[What is expected] The full set of records must be printed exactly as given.

[Input]
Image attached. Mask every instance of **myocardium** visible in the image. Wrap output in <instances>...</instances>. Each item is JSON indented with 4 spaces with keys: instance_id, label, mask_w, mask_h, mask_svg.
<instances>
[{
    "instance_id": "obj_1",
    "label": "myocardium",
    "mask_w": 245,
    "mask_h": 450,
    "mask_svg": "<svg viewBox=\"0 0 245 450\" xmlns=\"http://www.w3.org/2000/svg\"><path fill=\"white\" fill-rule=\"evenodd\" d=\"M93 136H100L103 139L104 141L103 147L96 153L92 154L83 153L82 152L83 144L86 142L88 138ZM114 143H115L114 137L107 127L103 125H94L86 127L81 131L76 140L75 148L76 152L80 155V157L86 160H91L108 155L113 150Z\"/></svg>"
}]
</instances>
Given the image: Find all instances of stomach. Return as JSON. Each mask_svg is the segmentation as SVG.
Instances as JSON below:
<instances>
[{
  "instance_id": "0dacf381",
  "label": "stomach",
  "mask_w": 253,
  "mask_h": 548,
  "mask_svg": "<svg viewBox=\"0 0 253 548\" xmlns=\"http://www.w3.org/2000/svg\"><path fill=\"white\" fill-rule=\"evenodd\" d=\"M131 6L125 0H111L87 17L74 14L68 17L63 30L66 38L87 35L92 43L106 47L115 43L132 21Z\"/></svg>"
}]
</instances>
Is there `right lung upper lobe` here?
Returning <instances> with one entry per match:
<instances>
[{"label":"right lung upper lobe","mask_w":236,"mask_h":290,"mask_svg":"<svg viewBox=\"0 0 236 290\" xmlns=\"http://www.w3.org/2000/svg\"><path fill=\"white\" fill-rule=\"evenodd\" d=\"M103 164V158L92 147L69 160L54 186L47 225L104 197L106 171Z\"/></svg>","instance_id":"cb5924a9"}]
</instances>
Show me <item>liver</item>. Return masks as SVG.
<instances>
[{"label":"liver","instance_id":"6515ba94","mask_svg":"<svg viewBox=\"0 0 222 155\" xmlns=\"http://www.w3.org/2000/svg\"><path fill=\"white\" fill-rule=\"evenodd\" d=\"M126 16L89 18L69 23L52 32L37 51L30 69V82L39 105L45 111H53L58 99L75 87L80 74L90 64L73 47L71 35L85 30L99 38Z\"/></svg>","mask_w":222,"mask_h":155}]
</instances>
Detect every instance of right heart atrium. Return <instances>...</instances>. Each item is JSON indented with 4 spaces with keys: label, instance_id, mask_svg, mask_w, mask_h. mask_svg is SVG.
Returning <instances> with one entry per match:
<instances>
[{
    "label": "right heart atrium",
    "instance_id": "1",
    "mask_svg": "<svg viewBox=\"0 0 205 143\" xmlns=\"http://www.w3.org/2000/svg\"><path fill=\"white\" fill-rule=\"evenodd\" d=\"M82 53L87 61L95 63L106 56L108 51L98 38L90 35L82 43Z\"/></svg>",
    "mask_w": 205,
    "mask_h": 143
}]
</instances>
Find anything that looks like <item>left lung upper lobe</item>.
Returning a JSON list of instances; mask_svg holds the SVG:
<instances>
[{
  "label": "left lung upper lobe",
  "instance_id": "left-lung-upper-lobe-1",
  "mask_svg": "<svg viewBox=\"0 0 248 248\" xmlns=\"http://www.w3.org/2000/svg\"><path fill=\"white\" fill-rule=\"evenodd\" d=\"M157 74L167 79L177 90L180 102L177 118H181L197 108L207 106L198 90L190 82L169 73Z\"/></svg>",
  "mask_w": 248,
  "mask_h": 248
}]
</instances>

[Solution to this exercise]
Image attached. Mask every instance of **myocardium** visible in the image. Wrap output in <instances>...</instances>. Each item is JSON indented with 4 spaces with keys: instance_id, label, mask_w, mask_h, mask_svg.
<instances>
[{
    "instance_id": "obj_1",
    "label": "myocardium",
    "mask_w": 245,
    "mask_h": 450,
    "mask_svg": "<svg viewBox=\"0 0 245 450\" xmlns=\"http://www.w3.org/2000/svg\"><path fill=\"white\" fill-rule=\"evenodd\" d=\"M93 136H100L103 139L104 141L103 147L96 153L92 154L83 153L82 152L83 144L86 142L88 138ZM114 143H115L114 137L107 127L103 125H94L86 127L81 131L76 140L75 148L76 152L80 155V157L86 160H91L108 155L113 150Z\"/></svg>"
}]
</instances>
Given the image: Find all instances of stomach. Return as JSON. Each mask_svg is the segmentation as SVG.
Instances as JSON below:
<instances>
[{
  "instance_id": "0dacf381",
  "label": "stomach",
  "mask_w": 253,
  "mask_h": 548,
  "mask_svg": "<svg viewBox=\"0 0 253 548\" xmlns=\"http://www.w3.org/2000/svg\"><path fill=\"white\" fill-rule=\"evenodd\" d=\"M131 6L125 0H111L87 17L74 14L68 17L63 30L66 38L87 35L92 43L106 47L115 43L132 21Z\"/></svg>"
}]
</instances>
Is there `right lung upper lobe` here?
Returning <instances> with one entry per match:
<instances>
[{"label":"right lung upper lobe","mask_w":236,"mask_h":290,"mask_svg":"<svg viewBox=\"0 0 236 290\" xmlns=\"http://www.w3.org/2000/svg\"><path fill=\"white\" fill-rule=\"evenodd\" d=\"M103 164V158L92 147L69 160L54 186L47 225L104 197L106 171Z\"/></svg>","instance_id":"cb5924a9"}]
</instances>
Show me <item>liver</item>. Return masks as SVG.
<instances>
[{"label":"liver","instance_id":"6515ba94","mask_svg":"<svg viewBox=\"0 0 222 155\" xmlns=\"http://www.w3.org/2000/svg\"><path fill=\"white\" fill-rule=\"evenodd\" d=\"M126 16L89 18L69 23L52 32L37 51L30 69V82L39 105L45 111H53L58 99L75 87L80 74L90 64L73 47L71 35L85 30L99 38Z\"/></svg>","mask_w":222,"mask_h":155}]
</instances>
Detect every instance of right heart atrium. Return <instances>...</instances>. Each item is JSON indented with 4 spaces with keys: label, instance_id, mask_svg, mask_w, mask_h. mask_svg is SVG.
Returning <instances> with one entry per match:
<instances>
[{
    "label": "right heart atrium",
    "instance_id": "1",
    "mask_svg": "<svg viewBox=\"0 0 205 143\" xmlns=\"http://www.w3.org/2000/svg\"><path fill=\"white\" fill-rule=\"evenodd\" d=\"M82 53L87 61L95 63L106 56L108 51L98 38L90 35L82 43Z\"/></svg>",
    "mask_w": 205,
    "mask_h": 143
}]
</instances>
Find anything that looks like <item>left lung upper lobe</item>.
Returning a JSON list of instances; mask_svg holds the SVG:
<instances>
[{
  "label": "left lung upper lobe",
  "instance_id": "left-lung-upper-lobe-1",
  "mask_svg": "<svg viewBox=\"0 0 248 248\" xmlns=\"http://www.w3.org/2000/svg\"><path fill=\"white\" fill-rule=\"evenodd\" d=\"M157 74L167 79L177 90L180 102L177 118H181L197 108L207 106L198 90L190 82L169 73Z\"/></svg>",
  "mask_w": 248,
  "mask_h": 248
}]
</instances>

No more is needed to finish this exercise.